Una noche, cansada de andar por el mundo, la muerte paró a descansar en una cueva. No podía verse nada, absolutamente nada. Y, de repente comenzó a disparar sus flechas sin rumbo, sin destino fijo. Sucedió, también, que el amor vagaba por aquellos parajes y, agotado de tantos caminos se detuvo a descansar en la misma cueva. Y comenzó a lanzar sus flechas. A la mañana siguiente, descansados los dos, cuando ya podía verse decidieron retomar su camino.

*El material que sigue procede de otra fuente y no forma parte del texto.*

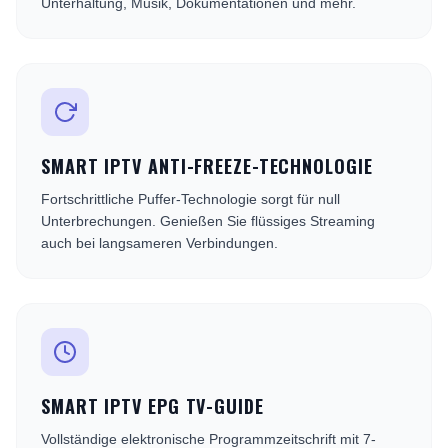
Unterhaltung, Musik, Dokumentationen und mehr.
SMART IPTV ANTI-FREEZE-TECHNOLOGIE
Fortschrittliche Puffer-Technologie sorgt für null
Unterbrechungen. Genießen Sie flüssiges Streaming
auch bei langsameren Verbindungen.
SMART IPTV EPG TV-GUIDE
Vollständige elektronische Programmzeitschrift mit 7-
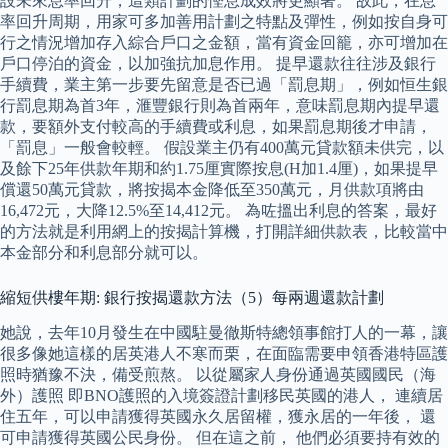
設未來息率回升，這類計劃的慳息成效將更顯著。 故此，在息
率回升周期，用家可多加善用計劃之特點及彈性，例如按自身可
行之情況增加存入綜合戶口之金額，當有資金回籠，亦可增加在
戶口停泊的資金，以加強抗加息作用。 提早還款往往涉及銀行
手續費，業主第一步要先留意是否已過「罰息期」，例如恒生銀
行罰息期為首3年，滙豐銀行則為首兩年，意味罰息期內提早還
款，要額外支付較高的手續費或利息，如果罰息期後才申請，
「罰息」一般會較輕。 假設業主仍有400萬元貸款額未供完，以
及餘下25年供款年期和約1.75厘實際按息(H加1.4厘)，如果提早
償還50萬元貸款，將按揭本金降低至350萬元，月供款項將由
16,472元，大降12.5%至14,412元。 為咗搵出利息的答案，最好
的方法就是利用網上的按揭計算機，打開詳細供款表，比較當中
本金部分和利息部分就可以。
縮短供樓年期: 銀行按揭還款方法（5）每兩週還款計劃
她說，去年10月發生在中國駐曼徹斯特總領事館打人的一幕，讓
很多像她這樣的居英港人不寒而栗，在面臨需要申領香港特區護
照時猶豫不決，備受煎熬。 以從屬家人身份通過英國國民（海
外）護照 即BNO護照的入境簽證計劃移民英國的港人， 連續居
住五年，可以申請獲得英國永久居留權，獲永居的一年後， 還
可申請獲得英國公民身份。 但在這之前， 他們必須要持有效的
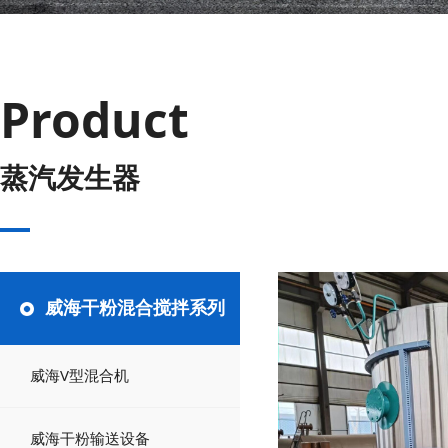
Product
蒸汽发生器
威海干粉混合搅拌系列
威海V型混合机
威海干粉输送设备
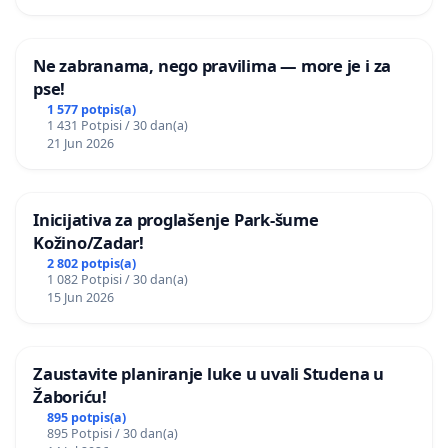
Ne zabranama, nego pravilima — more je i za
pse!
1 577 potpis(a)
1 431 Potpisi / 30 dan(a)
21 Jun 2026
Inicijativa za proglašenje Park-šume
Kožino/Zadar!
2 802 potpis(a)
1 082 Potpisi / 30 dan(a)
15 Jun 2026
Zaustavite planiranje luke u uvali Studena u
Žaboriću!
895 potpis(a)
895 Potpisi / 30 dan(a)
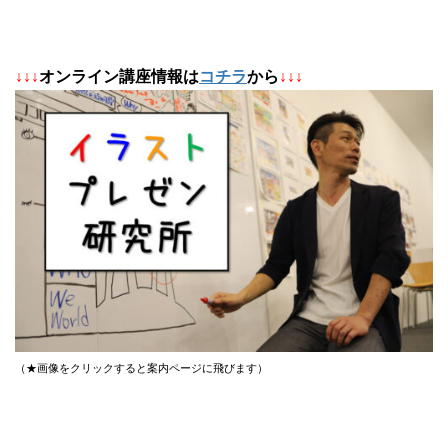
↓
↓
↓
オンライン講座情報は
コチラ
から
↓↓↓
（★画像をクリックすると案内ページに飛びます）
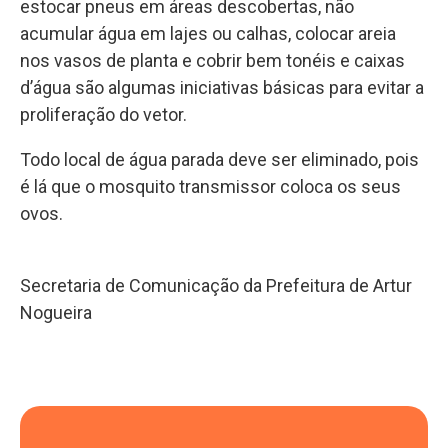
estocar pneus em áreas descobertas, não
acumular água em lajes ou calhas, colocar areia
nos vasos de planta e cobrir bem tonéis e caixas
d’água são algumas iniciativas básicas para evitar a
proliferação do vetor.
Todo local de água parada deve ser eliminado, pois
é lá que o mosquito transmissor coloca os seus
ovos.
Secretaria de Comunicação da Prefeitura de Artur
Nogueira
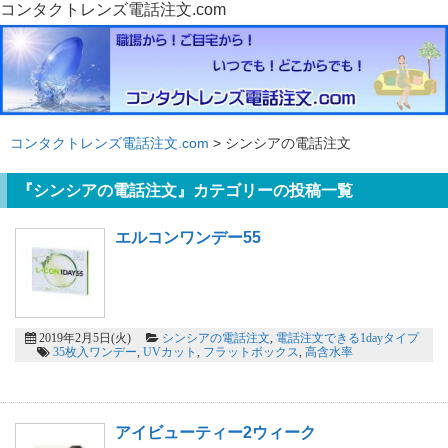
コンタクトレンズ電話注文.com
コンタクトレンズ電話注文.com
> シンシアの電話注文
『シンシアの電話注文』カテゴリーの投稿一覧
エルコンワンデー55
2019年2月5日(火)
シンシアの電話注文
,
電話注文できる1dayタイプ
35枚入ワンデー
,
UVカット
,
フラットボックス
,
高含水率
アイビューティー2ウィーク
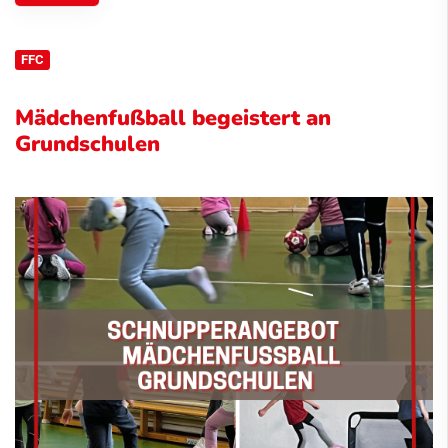
FFC
Mädchenfußball begeistert an
Grundschulen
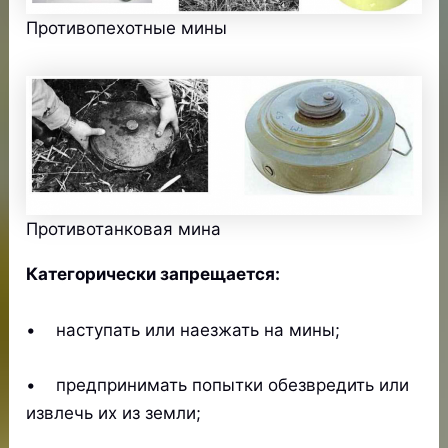
Противопехотные мины
Противотанковая мина
Категорически запрещается:
• наступать или наезжать на мины;
• предпринимать попытки обезвредить или
извлечь их из земли;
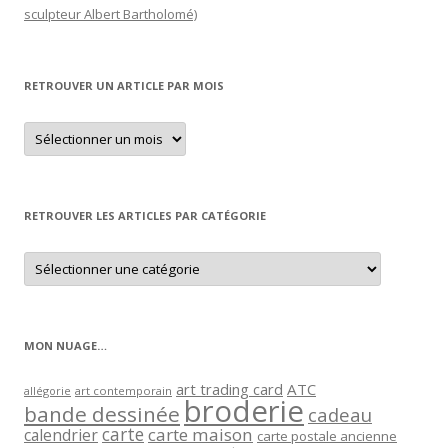
sculpteur Albert Bartholomé)
RETROUVER UN ARTICLE PAR MOIS
Retrouver
un
article
par
mois
RETROUVER LES ARTICLES PAR CATÉGORIE
Retrouver
les
articles
par
catégorie
MON NUAGE…
art trading card
ATC
allégorie
art contemporain
broderie
bande dessinée
cadeau
carte
carte maison
calendrier
carte postale ancienne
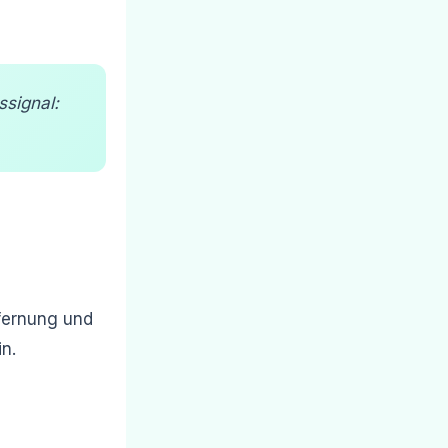
ssignal:
tfernung und
n.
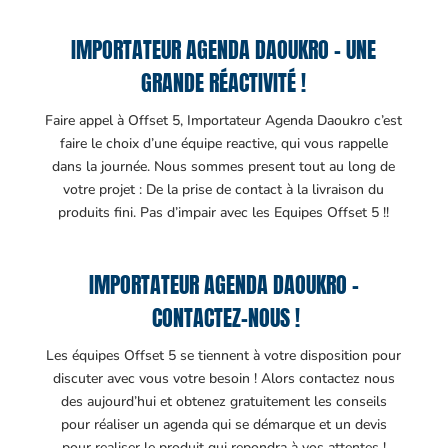
IMPORTATEUR AGENDA DAOUKRO – UNE
GRANDE RÉACTIVITÉ !
Faire appel à Offset 5, Importateur Agenda Daoukro c’est
faire le choix d’une équipe reactive, qui vous rappelle
dans la journée. Nous sommes present tout au long de
votre projet : De la prise de contact à la livraison du
produits fini. Pas d’impair avec les Equipes Offset 5 !!
IMPORTATEUR AGENDA DAOUKRO –
CONTACTEZ-NOUS !
Les équipes Offset 5 se tiennent à votre disposition pour
discuter avec vous votre besoin ! Alors contactez nous
des aujourd’hui et obtenez gratuitement les conseils
pour réaliser un agenda qui se démarque et un devis
pour realiser le produit qui repondra à vos attentes !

Pero ambos habían agotado todas sus flechas. Tuvieron que recogerlas, y aquí vino el problema. No sabían qué flechas correspondían a cada uno. Así que, decidieron repartirlas a partes iguales. La mitad para el amor y la otra mitad para la muerte. Evidentemente cada uno en su saco portaba flechas propias y del otro. Debe ser en este punto cuando se empezaron a dar las circunstancias absurdas de la vida. Sucede, por ejemplo, que a un anciano moribundo, le visita la muerte y le dispara una flecha que le atraviesa el corazón. Y en lugar de morir, se recupera de la enfermedad y se enamora. La flecha disparada era del amor. Y sucede que a un muchacho jóven, en edad de enamorarse le visita el amor, le dispara su flecha que le atraviesa el corazón. Pero lamentablemente era una de las saetas de la muerte.